In fact, you can download the app to your iPhone–but only if you’re 21 years of age or older.
Cortexica has teamed up with online wine distributor Tesco to create a “pocket sommelier.” With the WINEfindr App you simply take a picture of that bottle’s label and up pops everything you wanted to know from pricing information, reviews, appropriate food pairings, and a list of other members from the same wine family. And so you can sound as though you know what you’re talking about, WINEfindr lists tasting notes, body, style, closure–whatever that is–and other details that you didn’t know you were missing. And, of course, if you like the wine you can order as many as you like with the touch of a virtual button. Pretty cool actually. Makes me wish I had an iPhone. But if you need more convincing before forking over the App’s $4.99, check out this video. (Caveat: Judging from the very few comments I’ve seen from customers who’ve tried WINEfindr, it doesn’t seem to work nearly as well as advertised.)
WINEfindr is not new, as it was released about a year ago.
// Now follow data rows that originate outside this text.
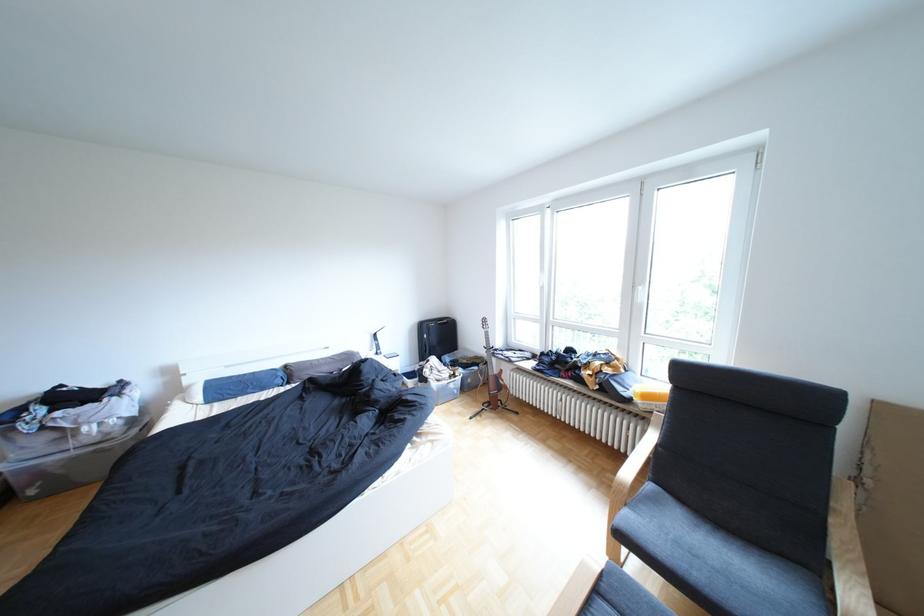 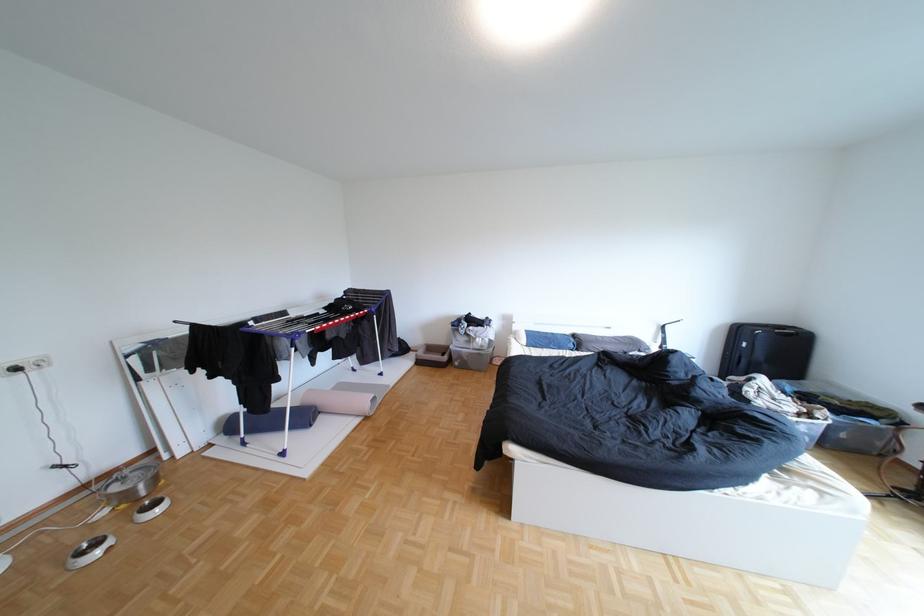 Question: How did the camera likely rotate?

Choices:
 (A) Left
 (B) Right
 (C) Up
 (D) Down

Answer: (A) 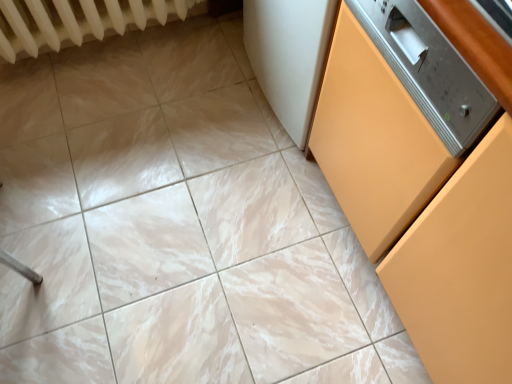 Question: Does matte orange cabinet at right have a smaller size compared to white textured radiator at upper left?

Choices:
 (A) no
 (B) yes

Answer: (A)

Question: Is matte orange cabinet at right thinner than white textured radiator at upper left?

Choices:
 (A) yes
 (B) no

Answer: (B)

Question: Would you consider matte orange cabinet at right to be distant from white textured radiator at upper left?

Choices:
 (A) yes
 (B) no

Answer: (A)

Question: Is the position of matte orange cabinet at right more distant than that of white textured radiator at upper left?

Choices:
 (A) no
 (B) yes

Answer: (A)

Question: From the image's perspective, is matte orange cabinet at right below white textured radiator at upper left?

Choices:
 (A) no
 (B) yes

Answer: (B)

Question: Does matte orange cabinet at right have a greater height compared to white textured radiator at upper left?

Choices:
 (A) yes
 (B) no

Answer: (A)

Question: Is white textured radiator at upper left at the right side of matte orange cabinet at right?

Choices:
 (A) no
 (B) yes

Answer: (A)

Question: Is white textured radiator at upper left far from matte orange cabinet at right?

Choices:
 (A) no
 (B) yes

Answer: (B)

Question: Is matte orange cabinet at right at the back of white textured radiator at upper left?

Choices:
 (A) no
 (B) yes

Answer: (A)

Question: Is white textured radiator at upper left wider than matte orange cabinet at right?

Choices:
 (A) yes
 (B) no

Answer: (B)

Question: Is white textured radiator at upper left positioned beyond the bounds of matte orange cabinet at right?

Choices:
 (A) yes
 (B) no

Answer: (A)

Question: Is white textured radiator at upper left aimed at matte orange cabinet at right?

Choices:
 (A) no
 (B) yes

Answer: (B)

Question: From the image's perspective, relative to white textured radiator at upper left, is matte orange cabinet at right above or below?

Choices:
 (A) below
 (B) above

Answer: (A) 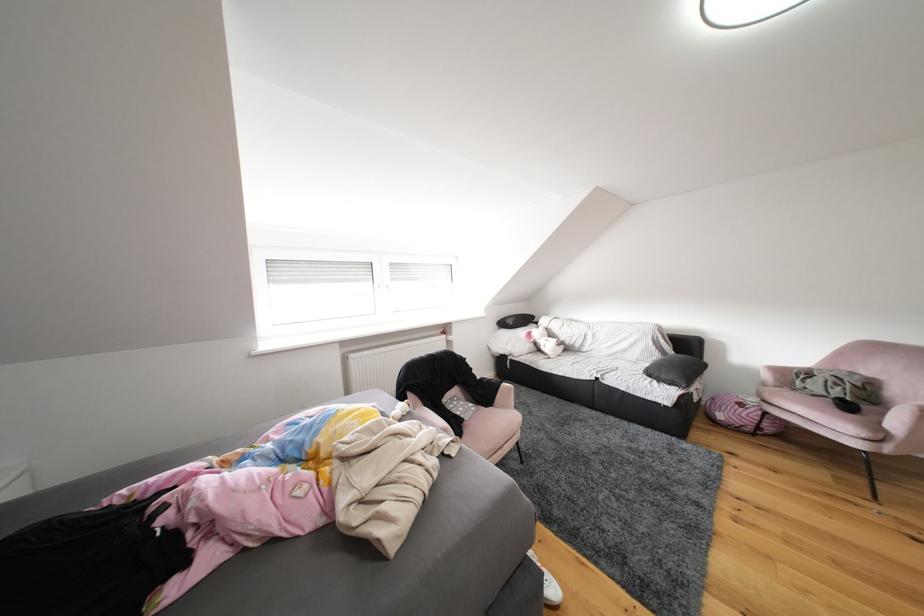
But in addition to better drinking through technology, Cortexica has now incorporated its Visual Search technology to create BrandTrak. From broadcast television, online videos, or movies, BrandTrak uses several criteria to estimate a given brand’s exposure. These criteria–the size of a brand’s logo on the screen, its position, or how much it’s occluded, for example–are used to compute what Cortexica calls C-impact (pronounced “see impact”). C-impact is for companies that are wondering how effectively they’re advertising–or their competitors are advertising–across all media.
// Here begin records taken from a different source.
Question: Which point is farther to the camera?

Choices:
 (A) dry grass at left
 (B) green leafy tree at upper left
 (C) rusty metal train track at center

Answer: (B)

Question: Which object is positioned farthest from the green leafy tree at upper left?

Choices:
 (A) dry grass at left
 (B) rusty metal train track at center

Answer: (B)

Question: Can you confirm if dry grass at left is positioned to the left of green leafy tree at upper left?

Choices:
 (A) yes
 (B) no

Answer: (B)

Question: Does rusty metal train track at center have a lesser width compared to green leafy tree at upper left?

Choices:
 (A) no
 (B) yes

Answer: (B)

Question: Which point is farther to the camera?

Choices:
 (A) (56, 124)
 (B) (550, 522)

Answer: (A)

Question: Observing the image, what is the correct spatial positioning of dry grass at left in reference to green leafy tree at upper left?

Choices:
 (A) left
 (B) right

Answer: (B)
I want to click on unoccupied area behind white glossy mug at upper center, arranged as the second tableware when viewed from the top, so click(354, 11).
It’s exciting to see Cortexica putting Vision Search to work, even though, at least with WINEfindr, there may still be some wrinkles to be ironed out. And it’s not clear to me that C-impact will make much of an impact with companies. The consumer in me says there’s a lot more to advertising than logo size, like whether or not the guy drinking the beer has been “the life of parties he’s never even attended.” Love those commercials, but not for their logos. Regardless, I think it’s great that, like Numenta, another reverse-engineered, brain-inspired software is going live. Let’s see what it gets right and what it needs to work on. No doubt robotics developers will be watching closely. Will Vision Search perform better than the image recognition and tracking software that Aldebaran’s Nao robot recently got?
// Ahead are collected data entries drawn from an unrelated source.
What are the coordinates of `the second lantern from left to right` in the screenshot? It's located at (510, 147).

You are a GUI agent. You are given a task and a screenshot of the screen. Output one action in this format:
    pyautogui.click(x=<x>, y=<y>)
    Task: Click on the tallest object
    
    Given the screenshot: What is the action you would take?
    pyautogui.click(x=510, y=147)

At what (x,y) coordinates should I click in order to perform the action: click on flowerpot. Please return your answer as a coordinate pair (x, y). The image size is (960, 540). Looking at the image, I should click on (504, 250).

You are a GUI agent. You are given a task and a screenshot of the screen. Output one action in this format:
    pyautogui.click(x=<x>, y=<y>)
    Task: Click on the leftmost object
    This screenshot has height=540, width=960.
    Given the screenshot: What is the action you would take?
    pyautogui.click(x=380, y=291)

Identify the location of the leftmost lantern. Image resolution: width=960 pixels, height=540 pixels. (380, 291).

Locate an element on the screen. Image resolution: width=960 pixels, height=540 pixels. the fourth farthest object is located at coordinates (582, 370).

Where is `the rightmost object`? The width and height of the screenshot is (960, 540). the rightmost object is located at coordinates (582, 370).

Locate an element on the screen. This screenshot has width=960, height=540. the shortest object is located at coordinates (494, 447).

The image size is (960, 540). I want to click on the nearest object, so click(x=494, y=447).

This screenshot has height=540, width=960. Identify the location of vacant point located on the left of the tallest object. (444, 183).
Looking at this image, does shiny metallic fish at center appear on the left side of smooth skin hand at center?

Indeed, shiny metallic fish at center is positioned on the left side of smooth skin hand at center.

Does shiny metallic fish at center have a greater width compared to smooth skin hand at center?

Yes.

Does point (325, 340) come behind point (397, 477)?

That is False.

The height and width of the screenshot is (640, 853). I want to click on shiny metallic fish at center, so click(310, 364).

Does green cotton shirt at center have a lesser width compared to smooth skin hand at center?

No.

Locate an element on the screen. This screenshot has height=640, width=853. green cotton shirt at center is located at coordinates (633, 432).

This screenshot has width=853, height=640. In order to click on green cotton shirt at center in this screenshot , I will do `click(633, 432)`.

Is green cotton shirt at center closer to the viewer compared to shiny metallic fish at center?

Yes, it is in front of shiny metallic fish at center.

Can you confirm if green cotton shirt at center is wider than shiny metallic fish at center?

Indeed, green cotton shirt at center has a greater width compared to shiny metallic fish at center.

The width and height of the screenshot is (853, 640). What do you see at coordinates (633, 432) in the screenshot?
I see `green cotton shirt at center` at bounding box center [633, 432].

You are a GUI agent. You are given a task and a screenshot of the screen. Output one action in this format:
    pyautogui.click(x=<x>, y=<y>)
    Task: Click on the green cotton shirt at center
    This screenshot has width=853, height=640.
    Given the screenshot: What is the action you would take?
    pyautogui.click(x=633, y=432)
The visual cortex is just one area where the “software of the brain” is being tapped to create computer software: the brain’s auditory system is serving as a blueprint for automated speech recognition, a part of the brain involved in movement–the cerebellum–inspired the adaptive control mechanism for a robotic eye. Back on the visual systems front, we now know enough about how the brain processes visual information to install retina implants into patients. Moreover, sensor arrays have been built that mimic higher-order processing in the visual cortex.
As a neuroscientist, I may be partial. But I consider the development of reverse-engineered, brain-based technologies to be about as exciting as it gets in the fields of robotics and AI. The human brain is a wondrous thing. And watching the different technologies that emulate the brain develop and come together to form something that ever more closely resembles it will be breathtaking.